A Self-Directed IRA, once you learn the ins and outs, can be a straightforward thing. You’re saving up for retirement using an account you direct yourself. This degree of self-direction means you’re free to choose from the full gamut of available retirement assets, rather than relying on preselected investment options. And for many people, this is a great arrangement. It means that they take hold over their own financial destiny and are proactive in their financial future.
But what about savings accounts like the Self-Directed CESA? While the words “Self-Directed” are still in there, it can be confusing for people who don’t know how these accounts differ from retirement accounts. Let’s take a closer look at these education savings accounts to get a better handle on their specific rules, and how you’ll be expected to use them.
A Closer Look at Self-Directed CESAs
For starters, you have to know the purpose of these accounts. While a retirement account is set up in your name, typically, with you as the beneficiary of the account, a Self-Directed CESA is for someone else, such as a son or a daughter. You’ll be using this account to save toward their education’s future. You will have power over this account over the years, as your child grows to a specific age, or you may even designate an adult beneficiary who has special needs.
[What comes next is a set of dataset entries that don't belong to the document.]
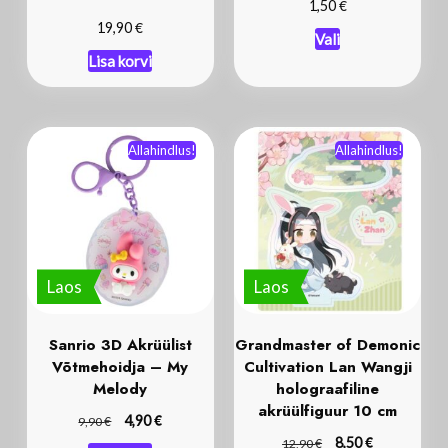
€
1,50
€
19,90
Vali
Lisa korvi
Allahindlus!
Allahindlus!
Laos
Laos
Sanrio 3D Akrüülist
Grandmaster of Demonic
Võtmehoidja – My
Cultivation Lan Wangji
Melody
holograafiline
akrüülfiguur 10 cm
€
€
4,90
9,90
€
€
8,50
12,90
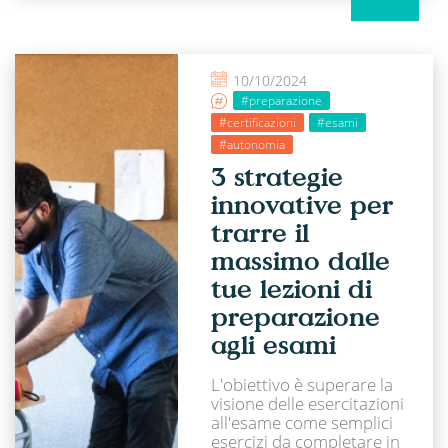
10/10/2024
#preparazione
#certificazioni
#esami
#autonomia
3 strategie
innovative per
trarre il
massimo dalle
tue lezioni di
preparazione
agli esami
L'obiettivo è superare la
visione delle esercitazioni
all'esame come semplici
esercizi da completare in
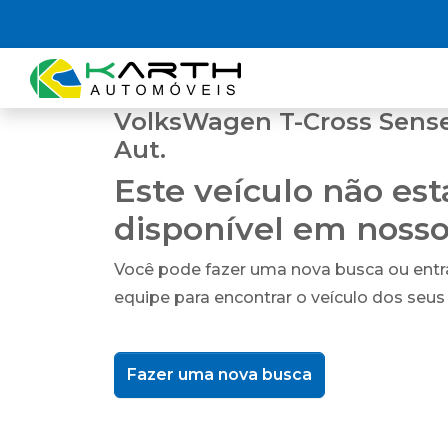
VolksWagen T-Cross Sense 
Aut.
Este veículo não es
disponível em noss
Você pode fazer uma nova busca ou ent
equipe para encontrar o veículo dos seus
Fazer uma nova busca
With Self-Direction, you once again have access to a lot of different types of investments with this type of account. You’re free to choose here, but because you often have a shorter time horizon for Self-Directed savings accounts for education, you’ll often have to think about these assets in a different way. You may also not have the same contribution limits of a Self-Directed IRA to work with, which can limit your investment choices a bit.
But what does that mean? Let’s look at the more specific traits of a Self-Directed Coverdell Education Savings Account so you’ll know exactly what you’re getting into.
What a Self-Directed CESA Offers
You already know that a Self-Directed CESA is something you can use to save for education expenses, whether that’s for a child under the age of 18, or a son/daughter who is a special needs beneficiary. There are some simple rules and traits of these types of accounts that you’ll want to know, as you can see at our Self-Directed Coverdell Education Savings Account page:
- You have to designate the Self-Directed Coverdell Education Savings Account as such when you create it. That means that the earlier you get started, the better—and not just from an investment perspective, but from a bookkeeping perspective.
- You’ll have to use a document that creates and governs the account in writing. It also has to meet certain requirements. A Self-Directed IRA administration firm can help you with this.
- You can contribute to an account like this up to $2,000 in a given year, and you can’t contribute more by establishing more accounts for the same beneficiary. That limits your investments to this contribution total.
- Your contributions will not be tax deductible, but what you contribute to the account will grow tax free until the distributions are taken.